The view on pages 355 and 361, of the locality of Philip’s and Nathanael’s conversion, is undoubtedly erroneous. I overlooked the form of the expression——“The next day, Jesus would go forth into Galilee, and findeth Philip,” &c. This shows that he was still at Bethabara when he called both Philip and Nathanael.
MATERIALS.
In the narrative of the lives of the twelve, the author has been driven entirely to the labor of new research and composition, because the task of composing complete biographies of these personages had never before been undertaken on so large a scale. Cave’s Lives of the Apostles, the only work that has ever gone over that ground, is much more limited in object and extent than the task here undertaken, and afforded no aid whatever to the author of this work, in those biographies. Both the text and the notes of that part of the work are entirely new; nothing whatever, except a few acknowledged quotations, of those biographies, having ever appeared before on this subject. A list of the works which were resorted to in the prosecution of this new work, would fill many pages, and would answer no useful purpose, after the numerous references made to each source in connection with the passage which was thence derived. It is sufficient in justice to himself to say that all those references were made by the author himself; nor in one instance that can now be recollected, did he quote second-hand without acknowledging the intermediate source. In the second part of the work, the labor was in a field less completely occupied by previous labor. But throughout that part of the work also, the whole text of the narrative is original; and all the fruits of others’ research are, with hardly one exception, credited in the notes, both to the original, and to the medium through which they were derived. In this portion of the work, much labor has been saved, by making use of the very full illustrations given in the works of those who had preceded the author on the life of Paul, whose biography has frequently received the attention and labor of the learned.

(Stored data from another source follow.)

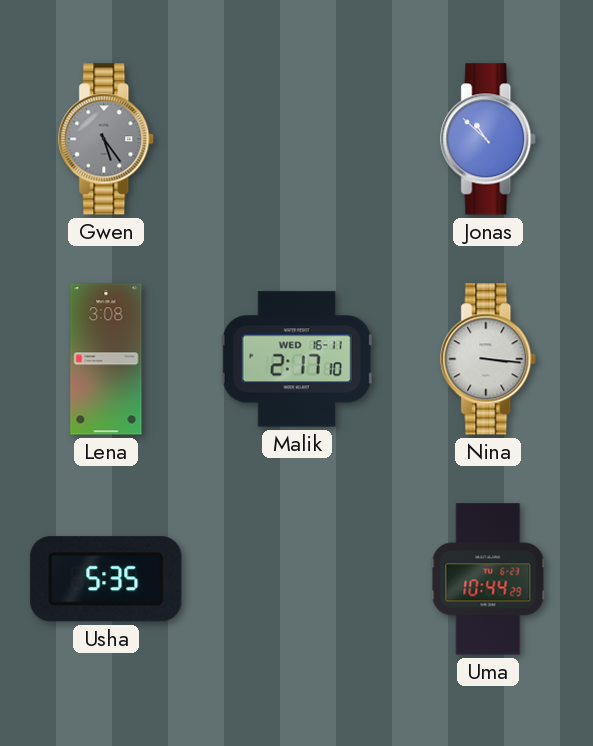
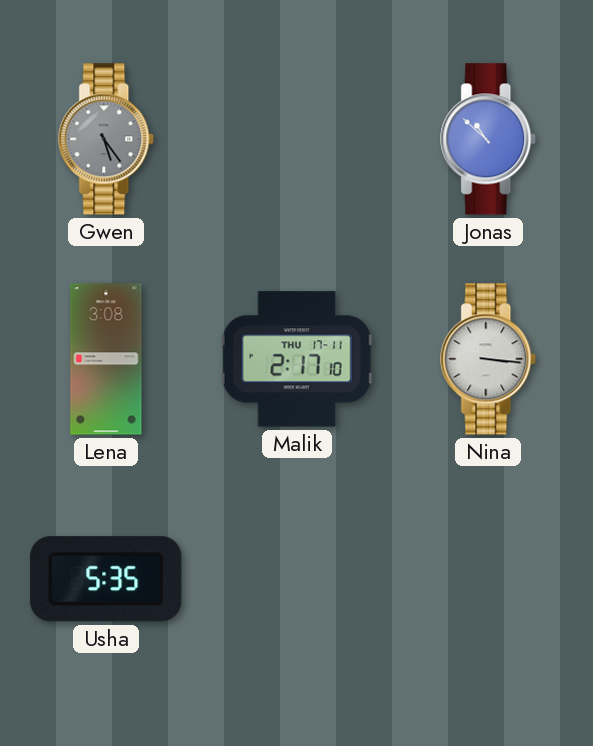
Malik date: WED 16-11 -> THU 17-11
Uma: 10:44 -> none
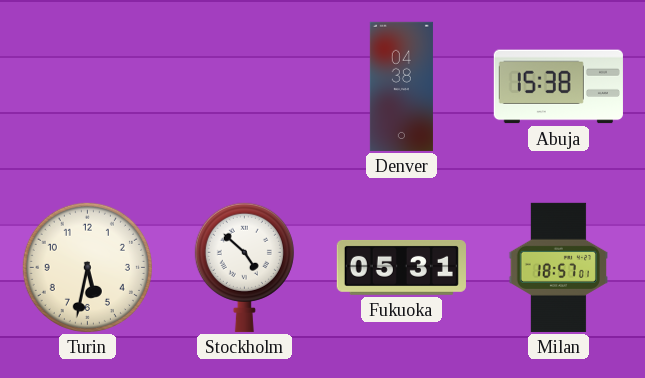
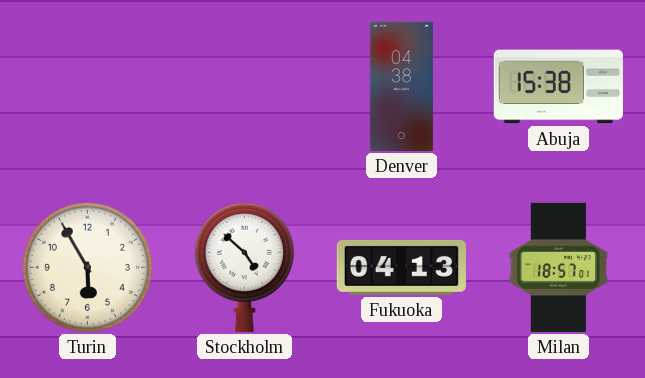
Turin: 5:32 -> 5:55
Fukuoka: 05:31 -> 04:13
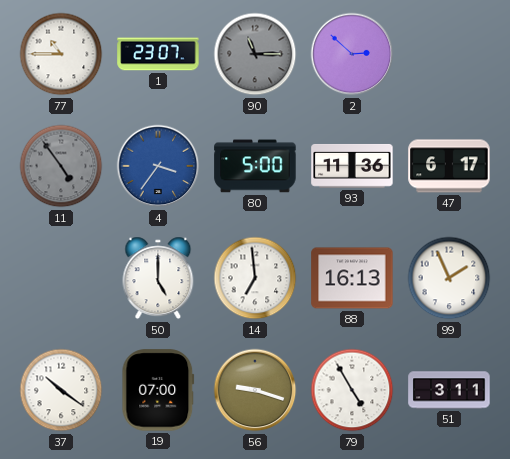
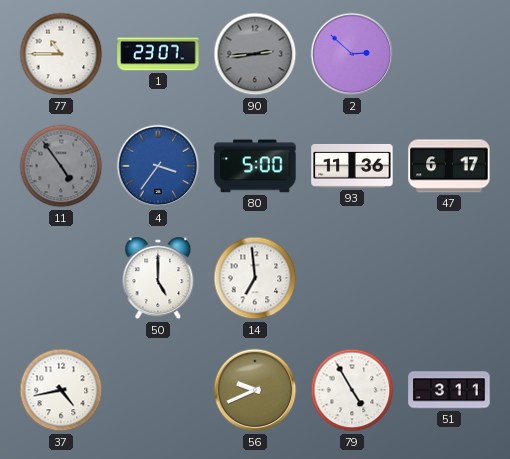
90: 11:15 -> 2:44
88: 16:13 -> none
99: 1:56 -> none
37: 10:21 -> 4:43
19: 07:00 -> none
56: 9:18 -> 9:41
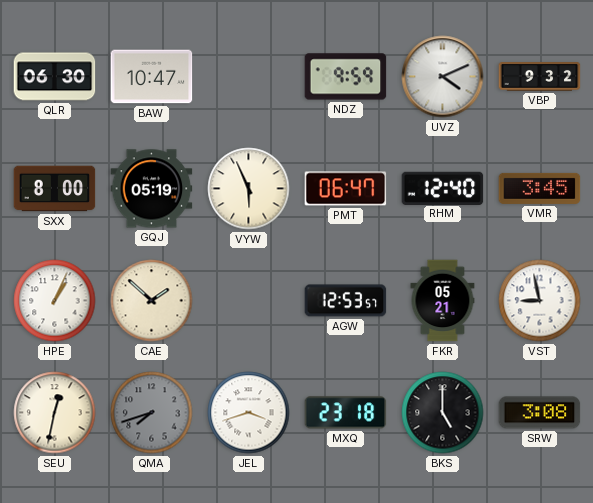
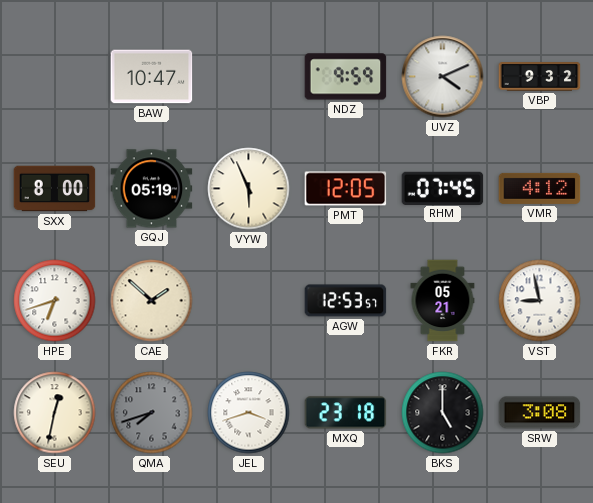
QLR: 06:30 -> none
PMT: 06:47 -> 12:05
RHM: 12:40 -> 07:45
VMR: 3:45 -> 4:12
HPE: 1:04 -> 6:42
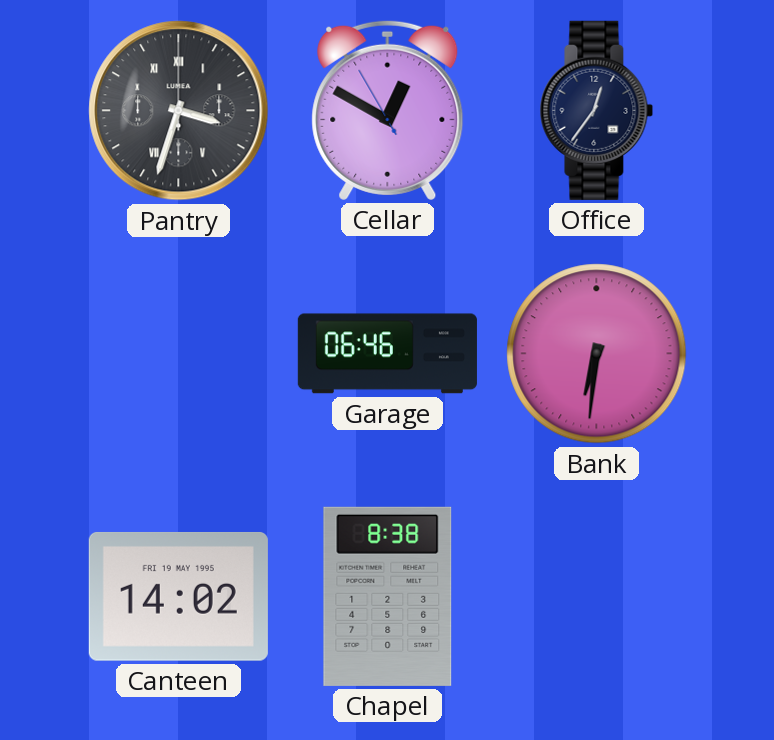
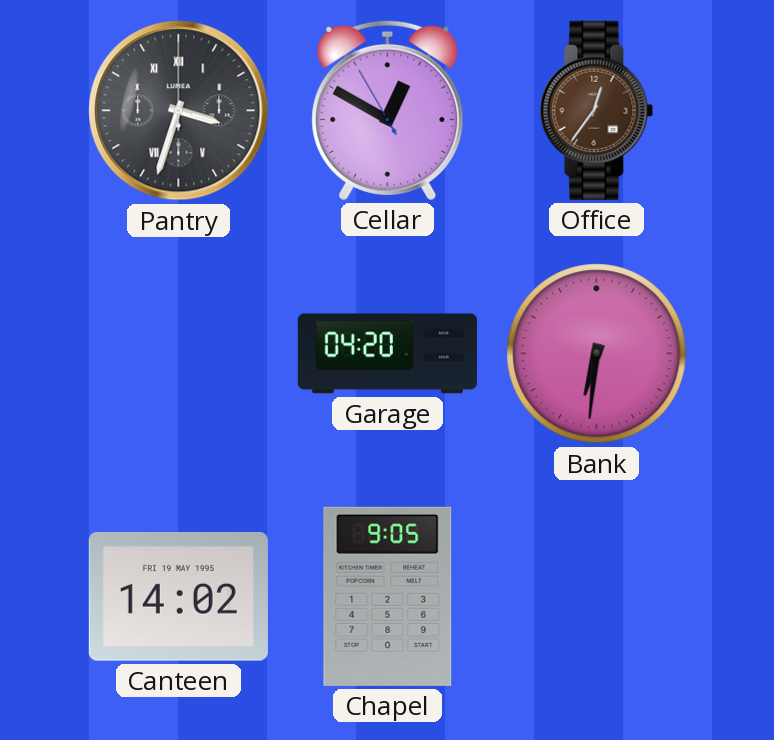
Office dial: navy -> brown
Garage: 06:46 -> 04:20
Chapel: 8:38 -> 9:05
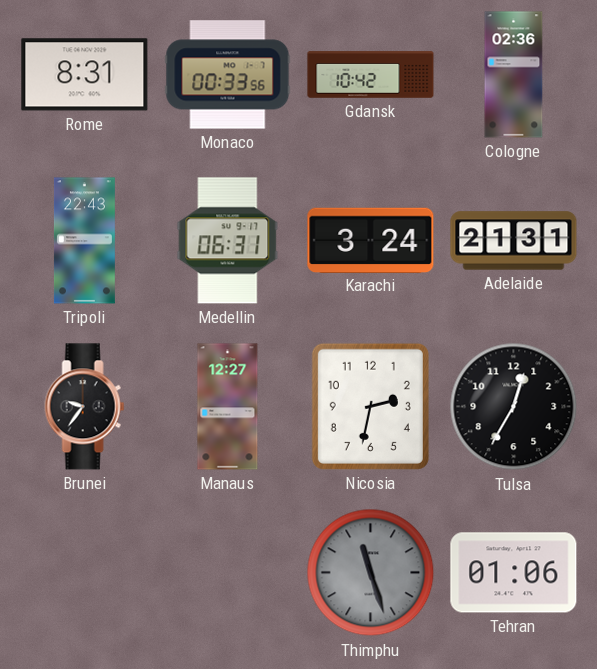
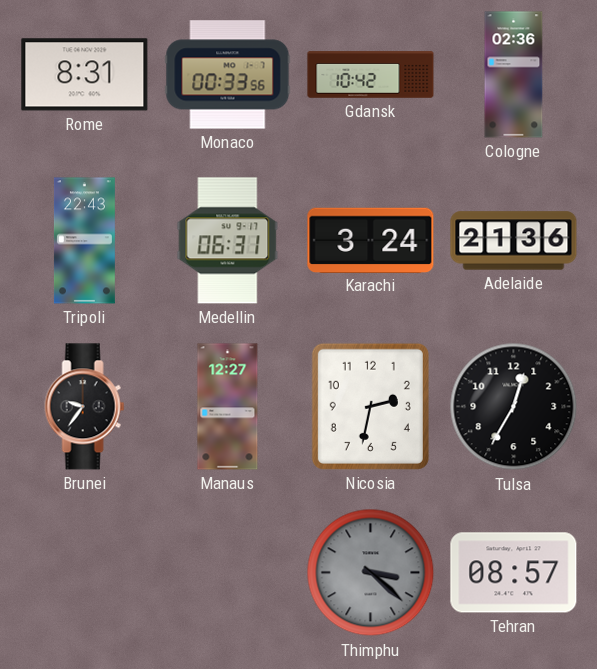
Adelaide: 21:31 -> 21:36
Thimphu: 11:27 -> 3:22
Tehran: 01:06 -> 08:57
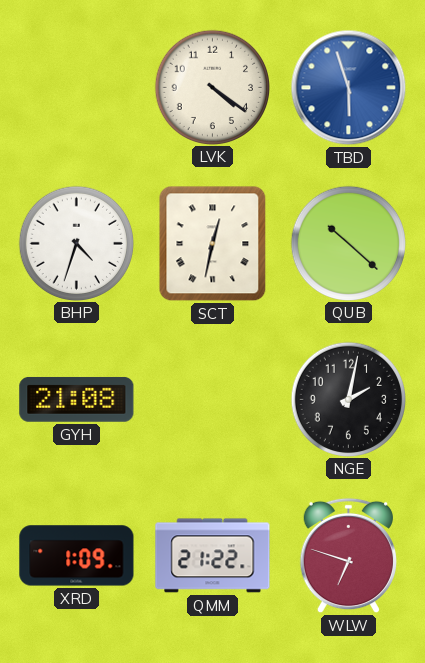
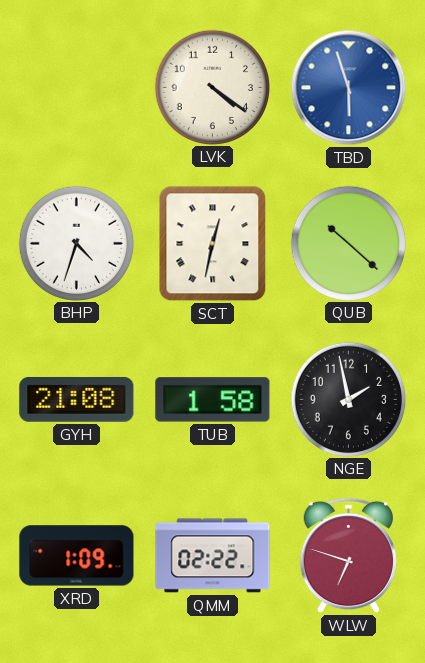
TUB: none -> 1:58
NGE: 2:02 -> 1:58
QMM: 21:22 -> 02:22
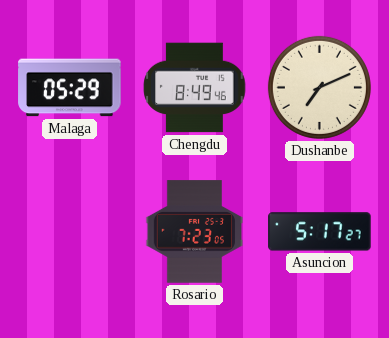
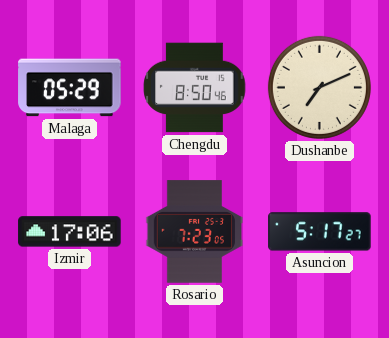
Chengdu: 8:49 -> 8:50
Izmir: none -> 17:06
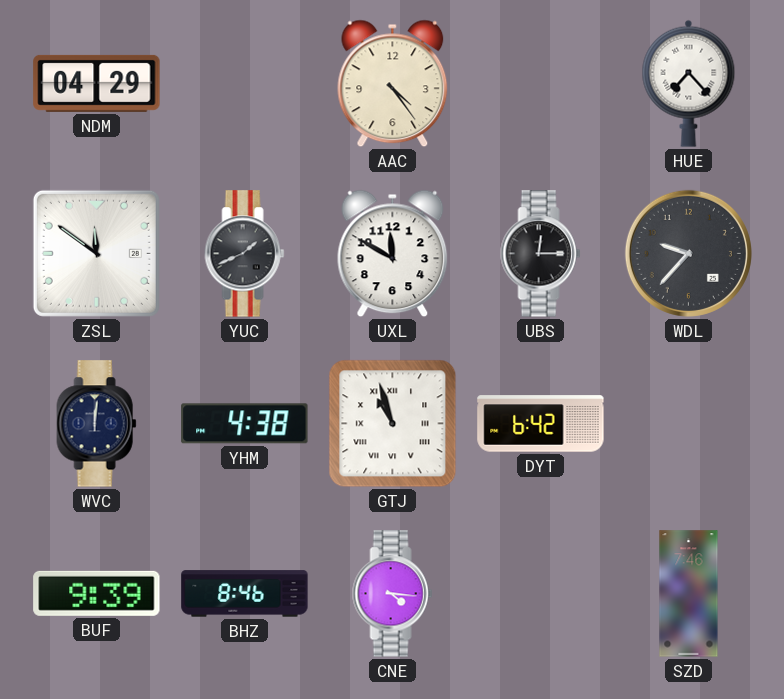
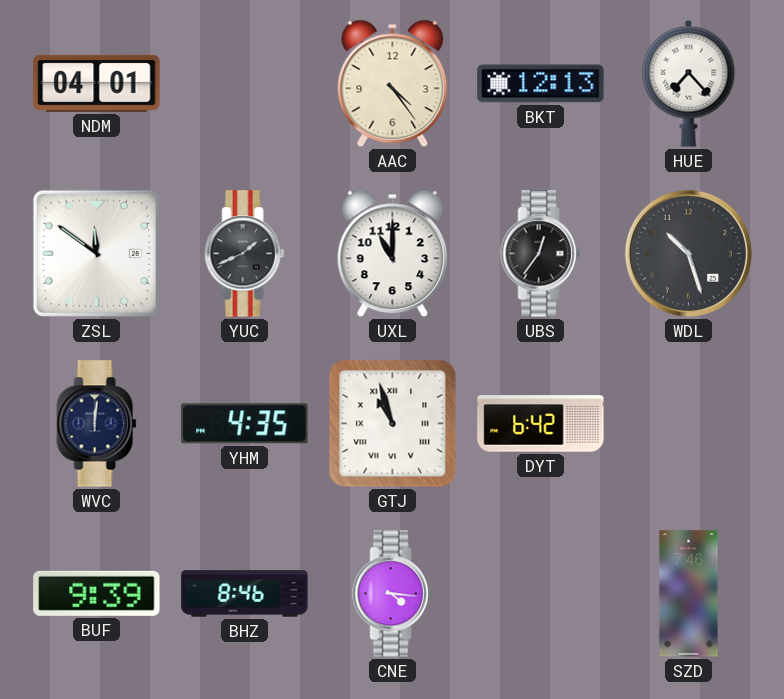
NDM: 04:29 -> 04:01
BKT: none -> 12:13
UXL: 11:50 -> 11:00
UBS: 12:15 -> 12:36
WDL: 9:37 -> 10:27
YHM: 4:38 -> 4:35
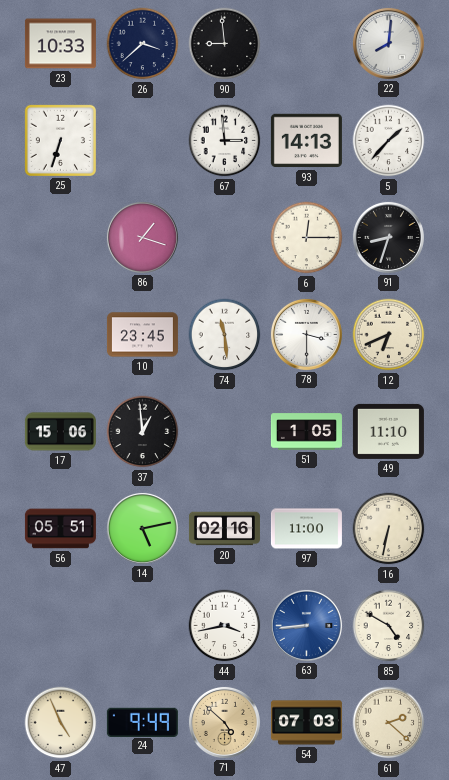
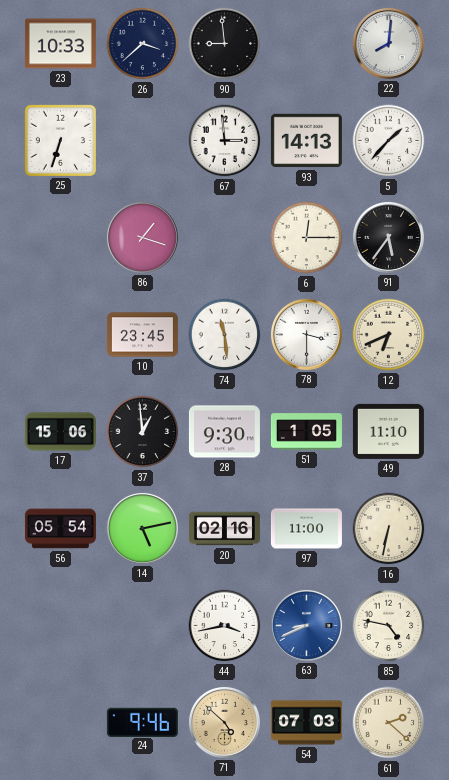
91: 8:33 -> 5:36
28: none -> 9:30
56: 05:51 -> 05:54
63: 8:44 -> 8:41
85: 4:50 -> 4:47
47: 4:56 -> none
24: 9:49 -> 9:46
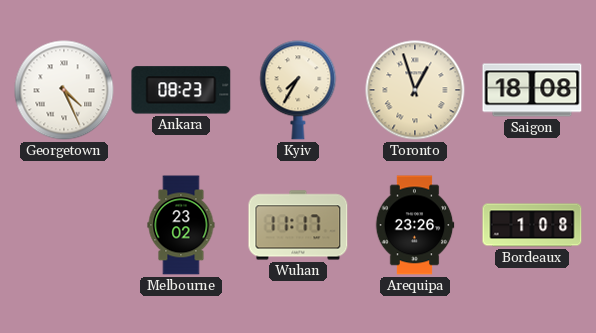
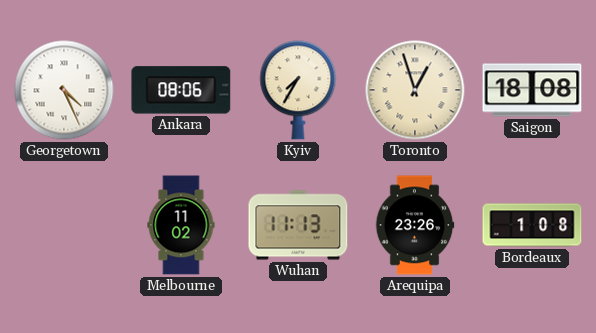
Ankara: 08:23 -> 08:06
Melbourne: 23:02 -> 11:02
Wuhan: 11:17 -> 11:13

The following have been most useful in this part of the work. “Hermanni Witsii Meletemata Leidensia, Part 1. Vita Pauli Apostoli.” 4to. Leidiae, 1703.——“Der Apostel Paulus. Von J. T. Hemsen.” 8vo. Goettingen, 1830.——“Pearson’s Annals of Paul, translated, with notes, by Jackson Muspratt Williams.” 12mo. Cambridge, 1827.——Much valuable matter contained in the two first, however, was excluded by want of room.